Cameroun : l’ARIMaC prend ses quartiers à Douala pour structurer la gestion des risques en entreprise

Mardi 03 mars 2026, la salle de conférence André Siaka du GECAM a accueilli le lancement officiel de l’Association of Risk Management Cameroon, mieux connue sous l’acronyme ARIMaC. Devant un parterre de professionnels issus de l’assurance, du droit, de l’université et du secteur privé, la nouvelle structure a formalisé son entrée dans le paysage économique camerounais, avec un agenda ambitieux : doter les entreprises d’une culture solide de gestion des risques.

Autorisée par arrêté préfectoral le 26 janvier 2026, l’ARIMaC ne regroupe pas uniquement des risk managers au sens strict. Avocats, universitaires, risk managers-conseils et étudiants en font également partie, traduisant une volonté d’approche pluridisciplinaire. Car l’enjeu dépasse le simple cadre corporatif : il s’agit de changer la manière dont les organisations camerounaises perçoivent et anticipent les risques.

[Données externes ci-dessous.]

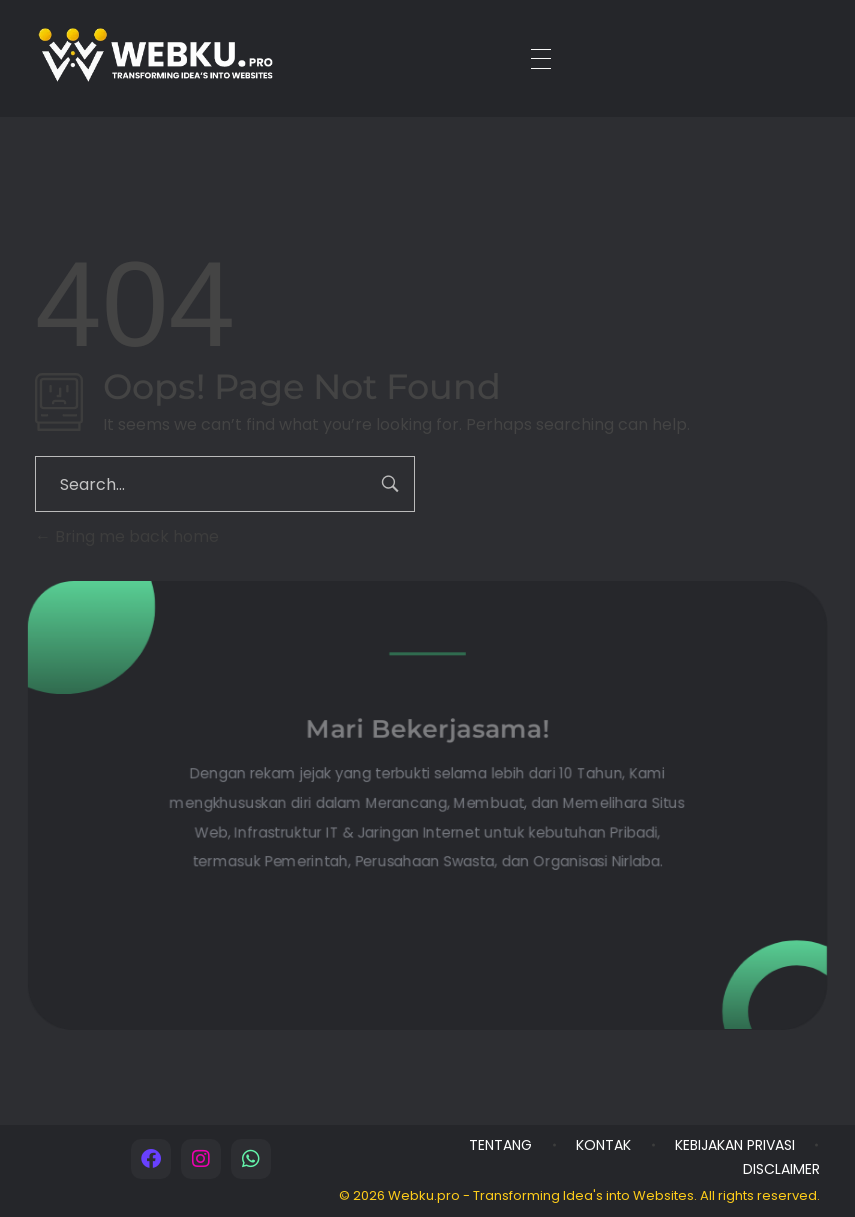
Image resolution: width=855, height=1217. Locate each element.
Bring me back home (127, 536)
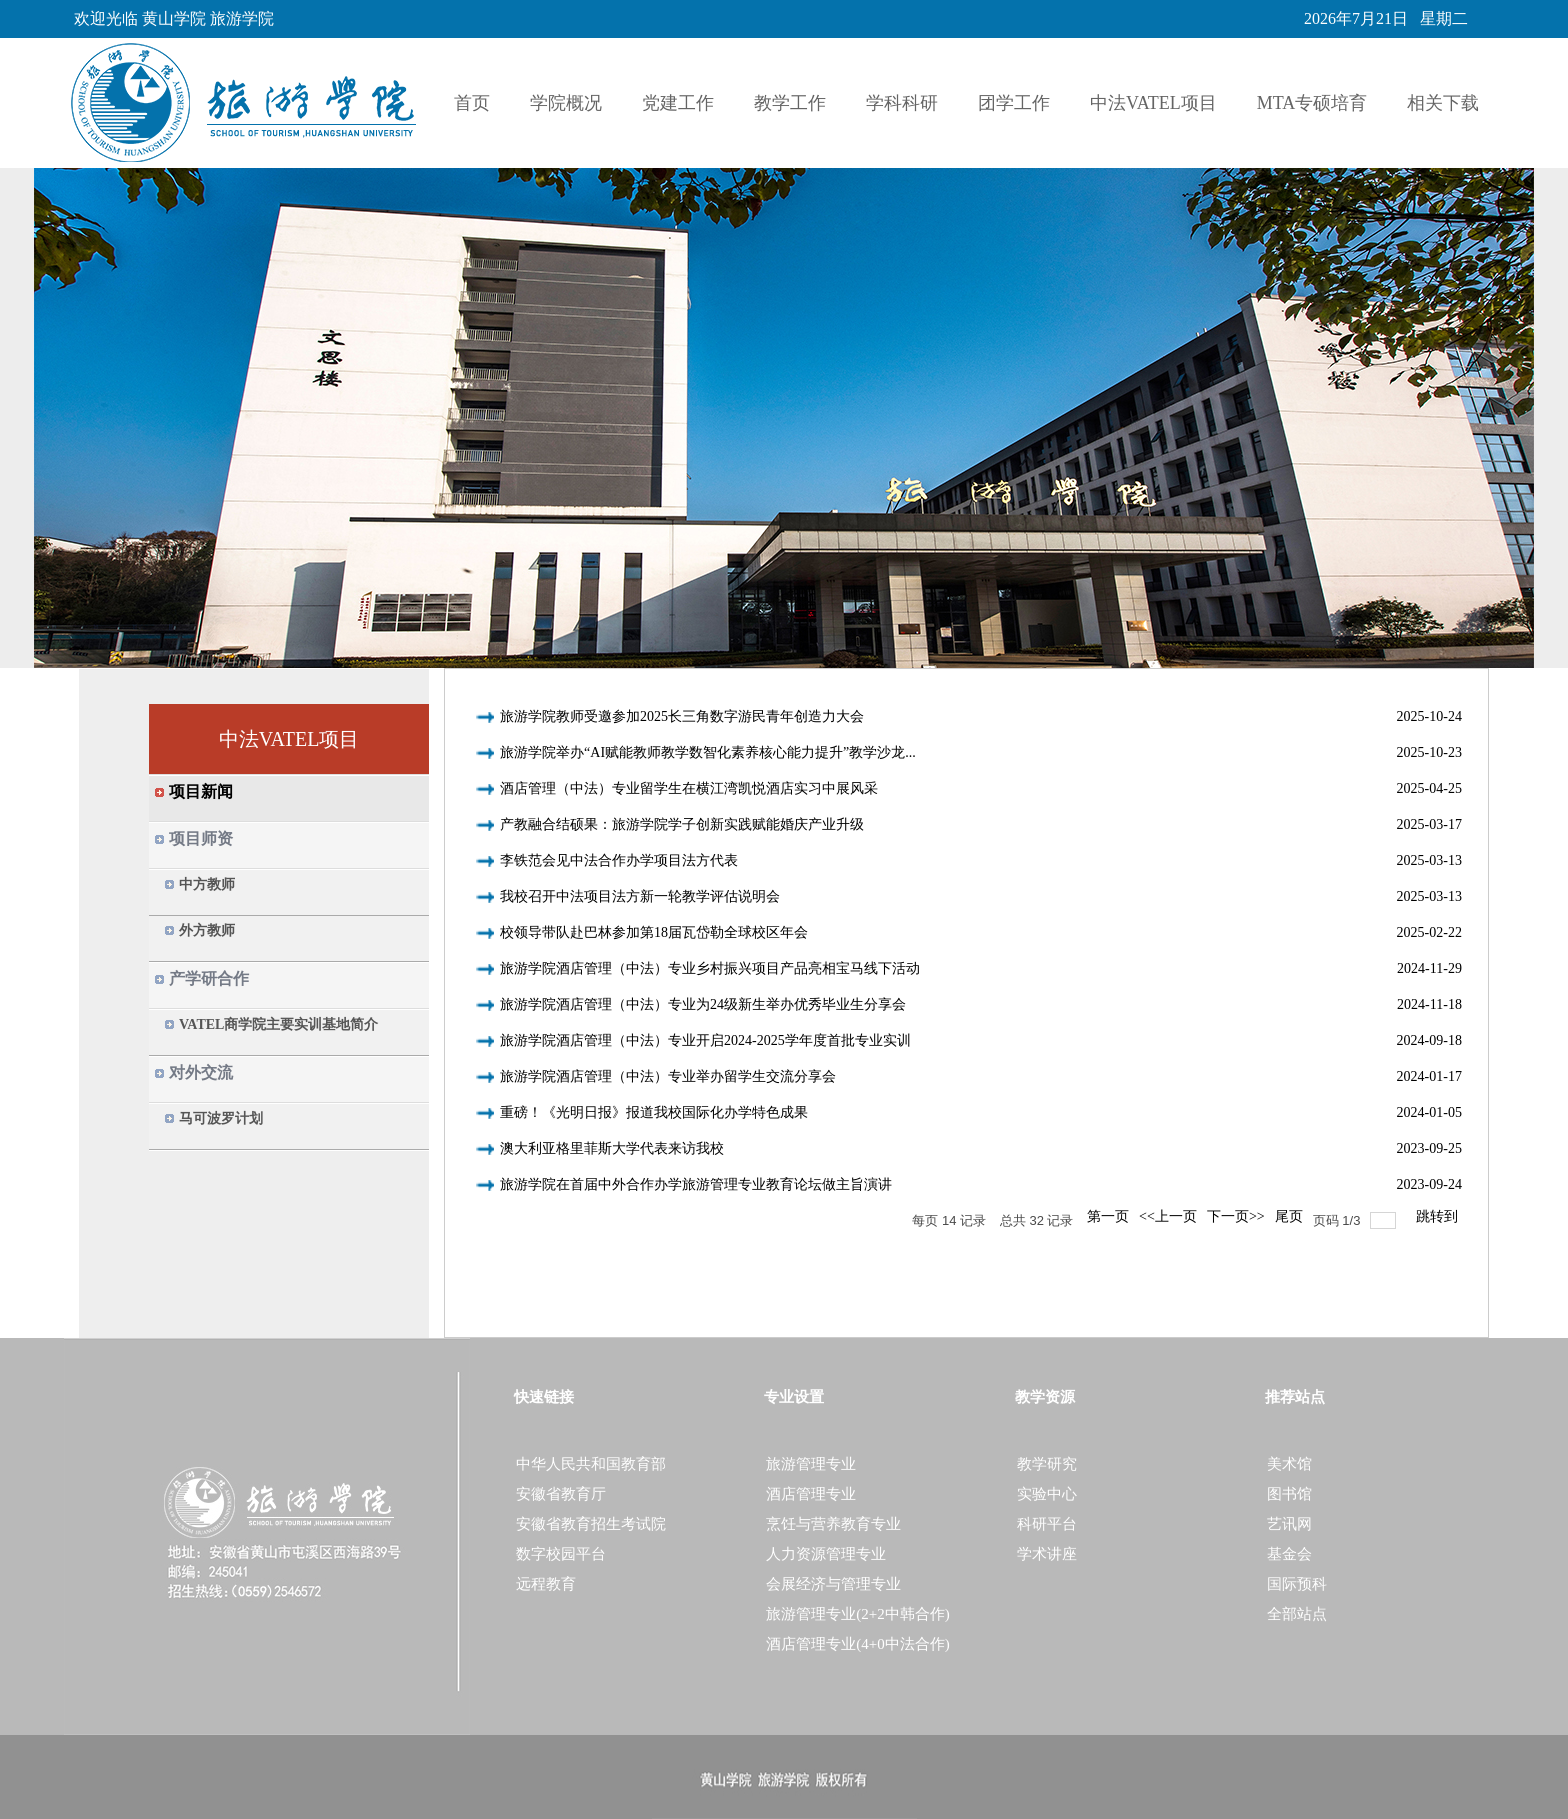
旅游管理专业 (811, 1464)
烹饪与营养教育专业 (833, 1524)
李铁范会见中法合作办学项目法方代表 (619, 860)
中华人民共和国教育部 (591, 1464)
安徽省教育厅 (561, 1494)
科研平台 (1047, 1524)
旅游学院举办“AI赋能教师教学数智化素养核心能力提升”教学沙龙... (708, 752)
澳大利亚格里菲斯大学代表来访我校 (612, 1148)
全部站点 (1297, 1614)
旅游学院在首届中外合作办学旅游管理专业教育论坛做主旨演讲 (696, 1184)
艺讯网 (1289, 1524)
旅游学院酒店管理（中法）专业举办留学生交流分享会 (668, 1076)
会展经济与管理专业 (833, 1584)
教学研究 (1047, 1464)
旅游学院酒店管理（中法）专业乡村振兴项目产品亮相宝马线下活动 (710, 968)
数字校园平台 (561, 1554)
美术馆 (1289, 1464)
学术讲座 (1047, 1554)
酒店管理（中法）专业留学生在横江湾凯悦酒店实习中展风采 (689, 788)
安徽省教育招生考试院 (591, 1524)
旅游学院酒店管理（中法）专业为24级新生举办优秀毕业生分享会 (703, 1004)
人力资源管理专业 (826, 1554)
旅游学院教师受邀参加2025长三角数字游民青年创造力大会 (682, 716)
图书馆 (1289, 1494)
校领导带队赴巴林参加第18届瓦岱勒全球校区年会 (654, 932)
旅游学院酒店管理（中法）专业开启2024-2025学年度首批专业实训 (705, 1040)
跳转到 (1439, 1216)
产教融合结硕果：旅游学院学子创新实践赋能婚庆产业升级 (682, 824)
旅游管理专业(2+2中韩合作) (857, 1614)
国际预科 (1297, 1584)
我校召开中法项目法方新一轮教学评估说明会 (640, 896)
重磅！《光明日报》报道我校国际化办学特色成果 (654, 1112)
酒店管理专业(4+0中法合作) (857, 1644)
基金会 (1289, 1554)
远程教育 (546, 1584)
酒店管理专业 (811, 1494)
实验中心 (1047, 1494)
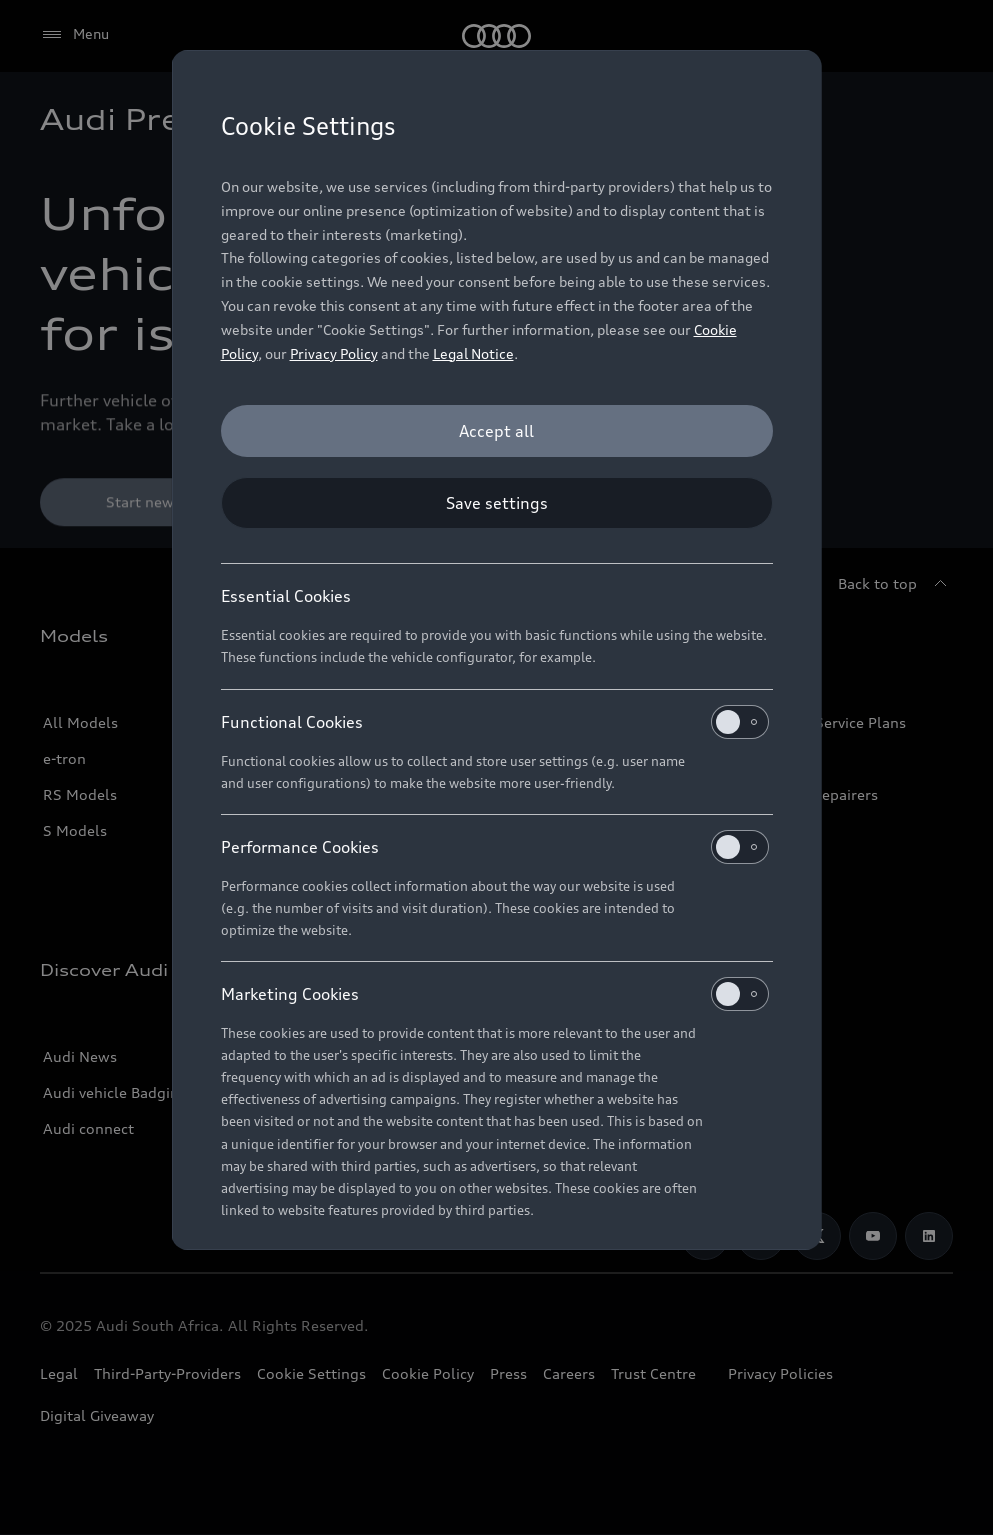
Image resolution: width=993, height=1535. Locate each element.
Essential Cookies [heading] (286, 596)
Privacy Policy (334, 353)
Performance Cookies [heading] (495, 847)
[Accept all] (497, 431)
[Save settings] (497, 503)
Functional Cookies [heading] (495, 722)
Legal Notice (473, 353)
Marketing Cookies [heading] (495, 994)
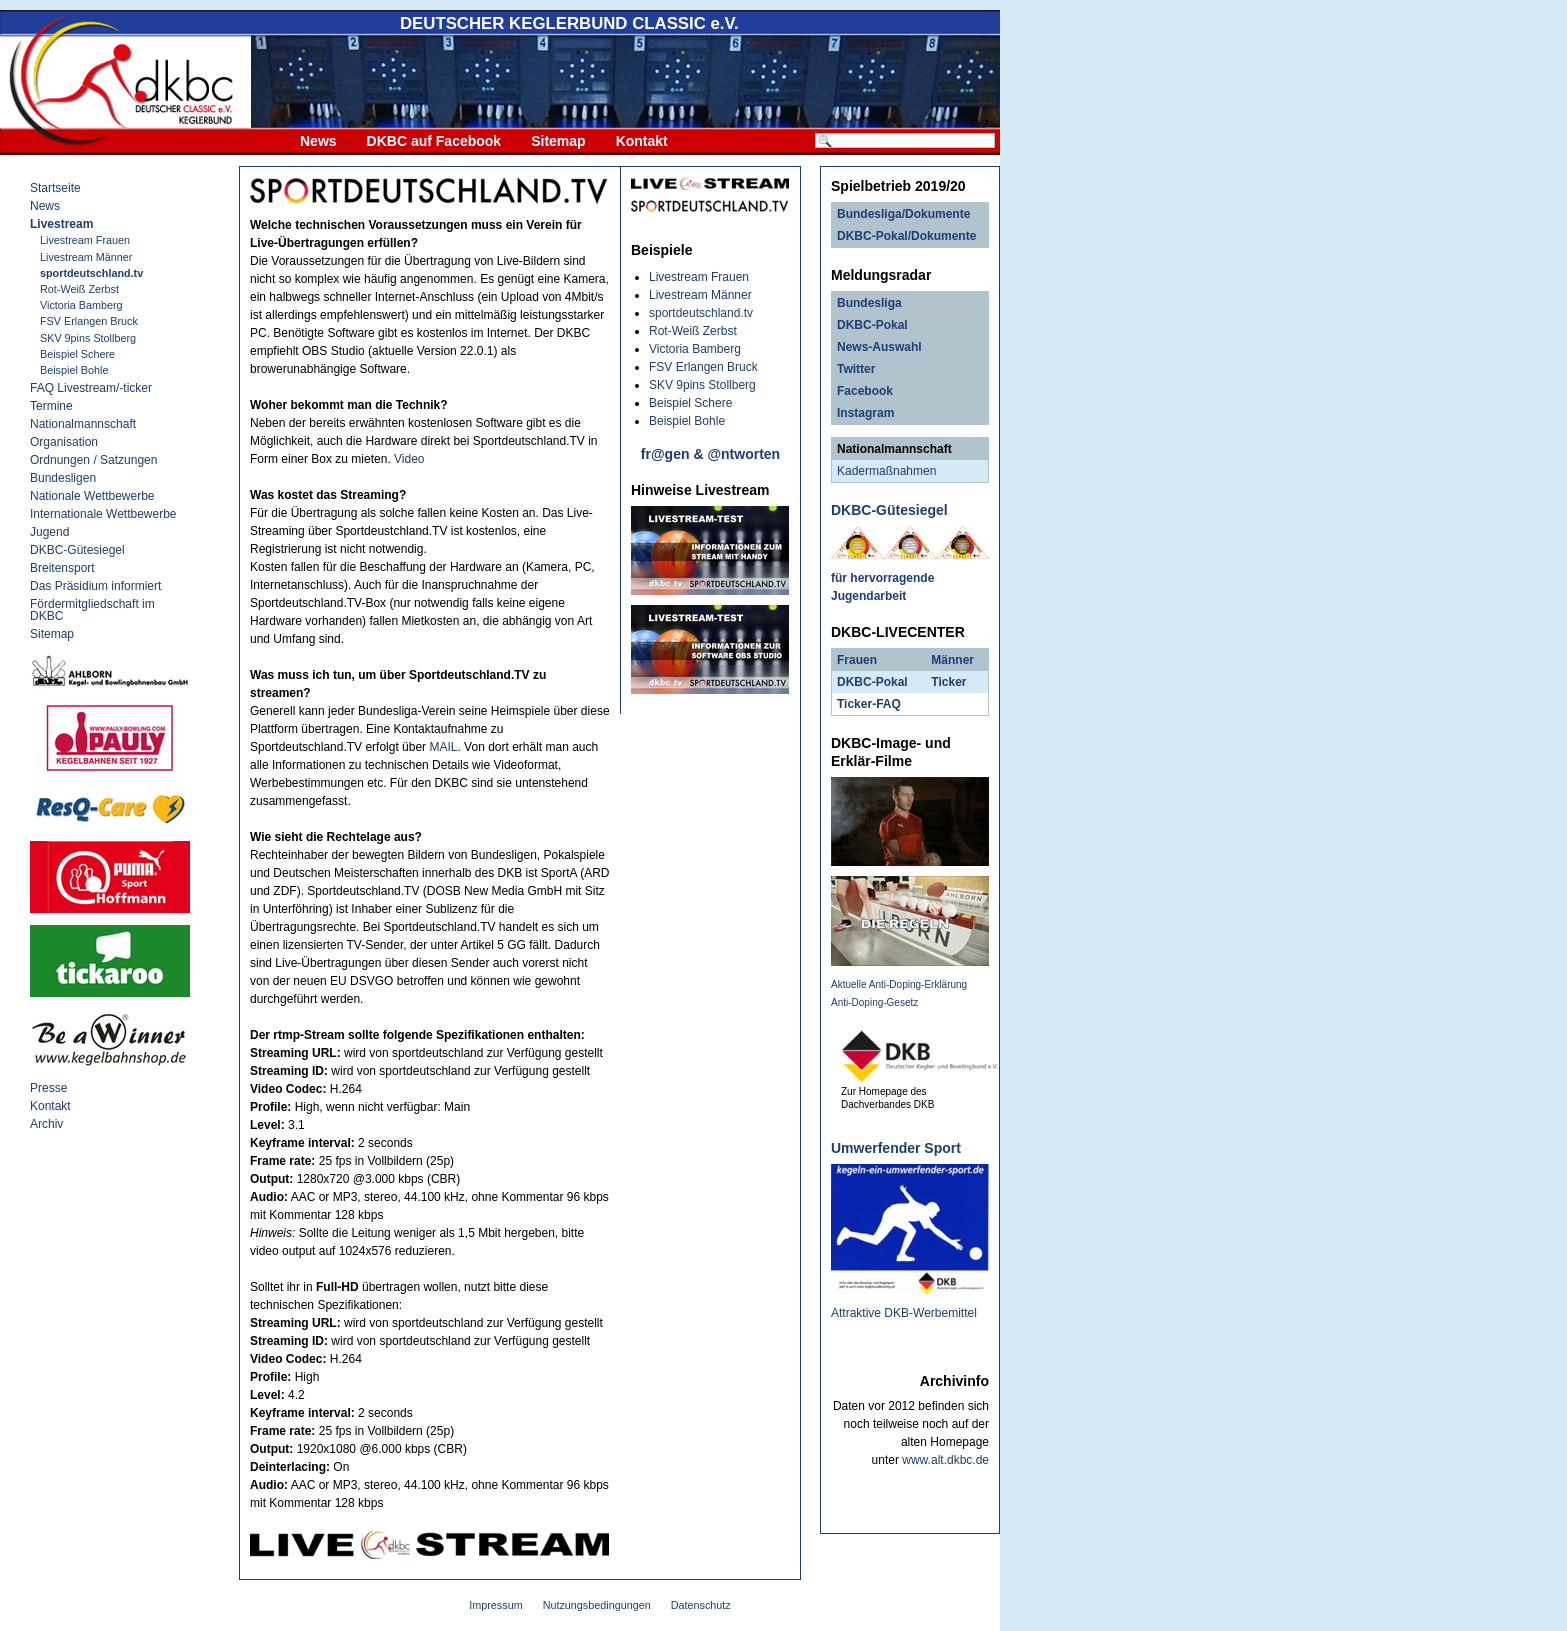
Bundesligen (63, 478)
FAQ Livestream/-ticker (91, 388)
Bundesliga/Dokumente (903, 214)
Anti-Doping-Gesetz (874, 1002)
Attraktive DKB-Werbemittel (904, 1313)
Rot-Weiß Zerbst (79, 289)
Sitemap (558, 141)
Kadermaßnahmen (886, 471)
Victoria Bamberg (81, 305)
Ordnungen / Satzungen (93, 460)
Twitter (856, 369)
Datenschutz (701, 1605)
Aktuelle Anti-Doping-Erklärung (899, 984)
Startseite (55, 188)
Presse (48, 1088)
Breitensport (62, 568)
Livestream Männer (86, 257)
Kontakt (642, 141)
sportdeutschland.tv (91, 273)
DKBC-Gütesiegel (77, 550)
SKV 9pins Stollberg (88, 338)
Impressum (495, 1605)
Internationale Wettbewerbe (103, 514)
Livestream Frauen (85, 240)
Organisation (64, 442)
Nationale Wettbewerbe (92, 496)
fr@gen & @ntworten (710, 454)
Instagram (865, 413)
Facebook (865, 391)
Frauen (857, 660)
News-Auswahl (879, 347)
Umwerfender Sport (896, 1148)
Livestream (61, 224)
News (318, 141)
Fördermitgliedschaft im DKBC (92, 610)
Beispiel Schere (77, 354)
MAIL (443, 747)
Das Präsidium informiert (95, 586)
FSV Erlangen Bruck (89, 321)
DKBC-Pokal (872, 325)
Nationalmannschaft (83, 424)
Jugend (49, 532)
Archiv (46, 1124)
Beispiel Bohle (74, 370)
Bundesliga (869, 303)
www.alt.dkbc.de (945, 1460)
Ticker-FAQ (869, 704)
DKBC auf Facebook (434, 141)
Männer (952, 660)
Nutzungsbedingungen (597, 1605)
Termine (51, 406)
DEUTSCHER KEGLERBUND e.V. (569, 23)
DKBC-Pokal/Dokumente (906, 236)
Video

Pour Pierre Ngotte, président de l’ARIMaC, la priorité immédiate est de savoir d’où part le Cameroun. « Nous avons un sondage qui est déjà conçu que nous allons adresser aux entreprises de toutes les tailles pour savoir comment elles prennent en compte la gestion du risque dans leur structure. Il s’agit donc, à partir de ce sondage, de faire le véritable état des lieux, pour savoir d’où on part à date, et quel bilan on va faire à x périodes », a-t-il expliqué.

Au-delà du diagnostic, l’association entend structurer ses actions autour de plusieurs axes : promotion du métier de risk manager, mise en relation des experts, montée en compétences, retour d’expérience entre pairs, tables rondes thématiques et webinaires. Trois vice-présidents aux attributions distinctes porteront chacun un volet du programme. « Arimac a bien un programme de travail, et il est question maintenant qu’on le mette en place », a insisté M. Ngotte, ajoutant que les adhésions sont d’ores et déjà ouvertes.

Un signal fort pour le secteur de l’assurance

L’événement a également réuni des acteurs du monde assurantiel, qui voient dans cette initiative un levier de croissance sectorielle. Richard Lowé, président-fondateur d’Activa Assurances, a apporté un regard d’expérience au débat. Lui qui a assisté à des lancements similaires au Congo, au Bénin et au Sénégal ces derniers mois, considère que l’ARIMaC arrive à point nommé. « Nous vivons dans un monde d’incertitude. Incertitude politique, incertitude médicale, incertitude économique, incertitude technologique. Et il faut absolument un spécialiste, au sein de l’entreprise, qui maîtrise ces risques-là et qui essaie de les gérer pour assurer la résilience et la pérennité », a-t-il soutenu.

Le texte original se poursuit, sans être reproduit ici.